Collected data —
══════════

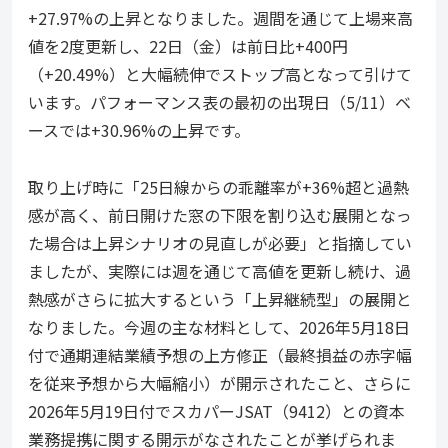
+27.97%の上昇となりました。週間を通じて上場来高
値を2度更新し、22日（金）は前日比+400円
（+20.49%）と大幅続伸でストップ高となって引けて
います。パフォーマンス表の最初の出現日（5/11）ベ
ースでは+30.96%の上昇です。
取り上げ時に「25日線からの乖離率が+36%超と過熱
感が高く、前日開けた窓の下限を割り込む展開となっ
た場合は上昇シナリオの見直しが必要」と指摘してい
ましたが、実際には週を通じて高値を更新し続け、過
熱感がさらに拡大するという「上昇継続型」の展開と
なりました。今週の主な材料として、2026年5月18日
付で通期連結業績予想の上方修正（最終損益の赤字幅
を従来予想から大幅縮小）が開示されたこと、さらに
2026年5月19日付でスカパーJSAT（9412）との資本
業務提携に関する開示がなされたことが挙げられま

══════════

EXERCISE GOAL — Transcribe exactly each line of the records from the start up to and including the one with "熱感がさらに拡大するという「上昇継続型」の展開と", and leave out every picture.

EXERCISE SOLUTION —
+27.97%の上昇となりました。週間を通じて上場来高
値を2度更新し、22日（金）は前日比+400円
（+20.49%）と大幅続伸でストップ高となって引けて
います。パフォーマンス表の最初の出現日（5/11）ベ
ースでは+30.96%の上昇です。
取り上げ時に「25日線からの乖離率が+36%超と過熱
感が高く、前日開けた窓の下限を割り込む展開となっ
た場合は上昇シナリオの見直しが必要」と指摘してい
ましたが、実際には週を通じて高値を更新し続け、過
熱感がさらに拡大するという「上昇継続型」の展開と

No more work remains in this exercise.